Spironolactone treatment was associated with limited side effects during usage periods ranging from three to 45 months (median seven months) and had a benefit in 64 (80%) patients, including in 73.9% of the subgroup of patients with grade 4 (severe nodular/conglobate) acne. In the overall population, the acne responses were rated as complete (≥90%) in 18 (22.5%) patients, >50% in 29 patients (36.3%), and <50% in 17 patients (21.3%).
“In a previous study we found that females over the age of 21 responded well to spironolactone therapy.2 Considering those results along with the results of the present study, we recommend a trial of spironolactone to treat any female aged 14 years or older who has grade 2 to 4 acne that has not responded to topical therapy,” says Somaira Nowsheen, M.D., Ph.D.
She adds, “Spironolactone, however, should not be used in females who are pregnant.”
Dr. Nowsheen collaborated on the studies as a participant in the Mayo Clinic Medical Scientist Training Program. She is a dermatology resident currently completing her transitional year at Gundersen Medical foundation, La Crosse, Wis.
The daily dose of spironolactone received by the patients in the adolescent study ranged from 25 to 200 mg with a median of 100 mg. Time to initial response occurred at a median of five months and maximal responses were observed at a median of five months.
“Based on these data, we recommend that spironolactone be used at a dose of 100 mg and for a trial of least three months,” Dr. Nowsheen says.
The investigators also compared various characteristics of the patients who responded to spironolactone with those of the non-responders to see if they could identify factors associated with a better outcome. Although statistical analyses were not performed, the numerical data showed that compared with the non-responders, higher percentages of patients whose acne improved had involvement on the jawline (70.3% vs. 56.3%), cyclic flares (75.0% vs. 56.3%), and were on an oral contraceptive pill (65.6% vs. 37.5%).
“Based on these observations, we recommend that females being treated with spironolactone also be placed on an oral contraceptive pill,” Dr. Nowsheen says.
She adds, “Our data did not show much benefit from concomitant antibiotic treatment.
Therefore, we recommend that physicians should refrain from prescribing antibiotics to help reduce emergence of bacterial resistance.”
Tolerability of spironolactone was good and comparatively better than in the adult population that was the subject of the previous study. In the pediatric cohort, three patients (3.8%) experienced side effects that resulted in treatment discontinuation. The side effects included rash, breast tenderness, diarrhea, and headache.

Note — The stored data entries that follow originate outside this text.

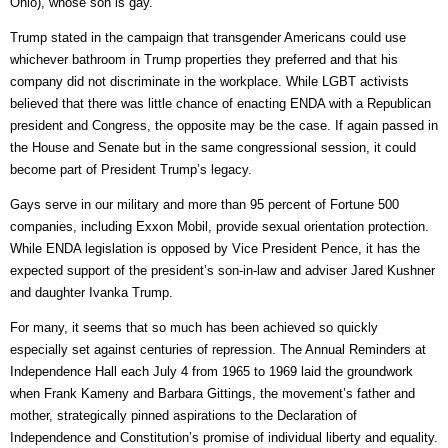
Ohio), whose son is gay.
Trump stated in the campaign that transgender Americans could use
whichever bathroom in Trump properties they preferred and that his
company did not discriminate in the workplace. While LGBT activists
believed that there was little chance of enacting ENDA with a Republican
president and Congress, the opposite may be the case. If again passed in
the House and Senate but in the same congressional session, it could
become part of President Trump’s legacy.
Gays serve in our military and more than 95 percent of Fortune 500
companies, including Exxon Mobil, provide sexual orientation protection.
While ENDA legislation is opposed by Vice President Pence, it has the
expected support of the president’s son-in-law and adviser Jared Kushner
and daughter Ivanka Trump.
For many, it seems that so much has been achieved so quickly
especially set against centuries of repression. The Annual Reminders at
Independence Hall each July 4 from 1965 to 1969 laid the groundwork
when Frank Kameny and Barbara Gittings, the movement’s father and
mother, strategically pinned aspirations to the Declaration of
Independence and Constitution’s promise of individual liberty and equality.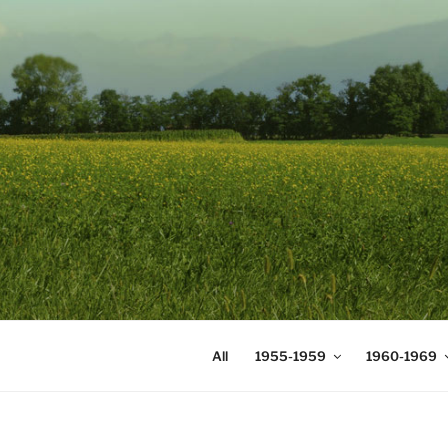
Skip
to
content
DIGICOMS
International Congress of Mea
All
1955-1959
1960-1969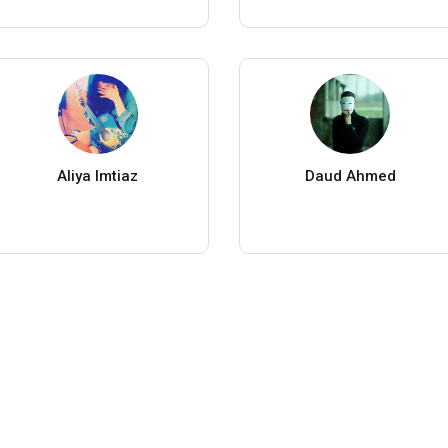
Aliya Imtiaz
Daud Ahmed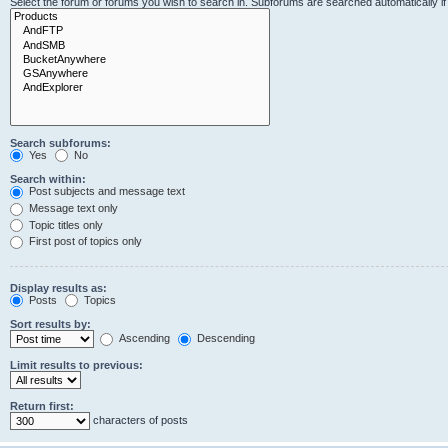
Select the forum or forums you wish to search in. Subforums are searched automatically i
Search subforums:
Yes
No
Search within:
Post subjects and message text
Message text only
Topic titles only
First post of topics only
Display results as:
Posts
Topics
Sort results by:
Ascending
Descending
Limit results to previous:
Return first:
characters of posts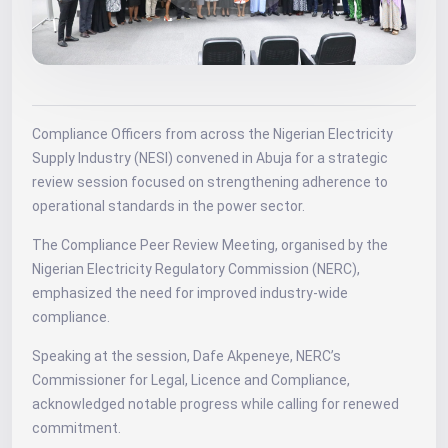
Compliance Officers from across the Nigerian Electricity
Supply Industry (NESI) convened in Abuja for a strategic
review session focused on strengthening adherence to
operational standards in the power sector.
The Compliance Peer Review Meeting, organised by the
Nigerian Electricity Regulatory Commission (NERC),
emphasized the need for improved industry-wide
compliance.
Speaking at the session, Dafe Akpeneye, NERC’s
Commissioner for Legal, Licence and Compliance,
acknowledged notable progress while calling for renewed
commitment.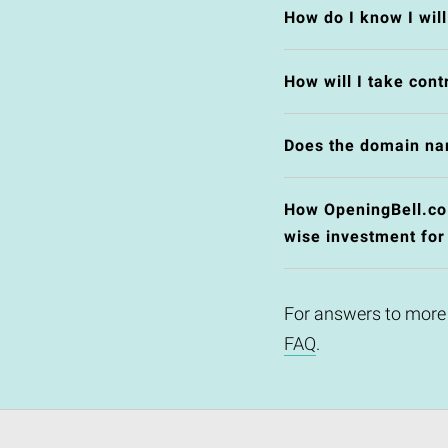
How do I know I wil
How will I take cont
Does the domain na
How OpeningBell.co.u
wise investment for
For answers to more
FAQ
.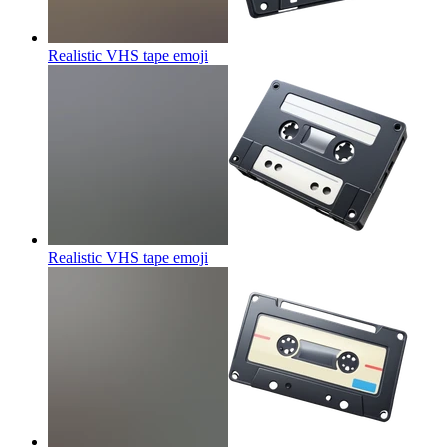
Realistic VHS tape
emoji
Realistic VHS tape
emoji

“Side effects with spironolactone that have been reported in the literature include hyperkalemia, gastrointestinal disturbances, and irregular menses. Considering that very few patients in our study experienced side effects and eventually had to stop treatment and because no patients developed symptoms suggestive of hyperkalemia, we do not recommend any routine laboratory monitoring for patients being treated with spironolactone for acne,” wrote the study authors.
Disclosure: Dr. Nowsheen has no relevant financial interests to disclose.
1. Roberts EE, Nowsheen S, Davis DMR, et al. Use of spironolactone to treat acne in adolescent females. Pediatr Dermatol. 2020 Oct 3. Online ahead of print.
2. Roberts EE, Nowsheen S, Davis MDP, et al. Treatment of acne with spironolactone: a retrospective review of 395 patients at Mayo Clinic, 2007-2017. J Eur Acad Dermatol Venereol. 2020 Feb 20. Online ahead of print.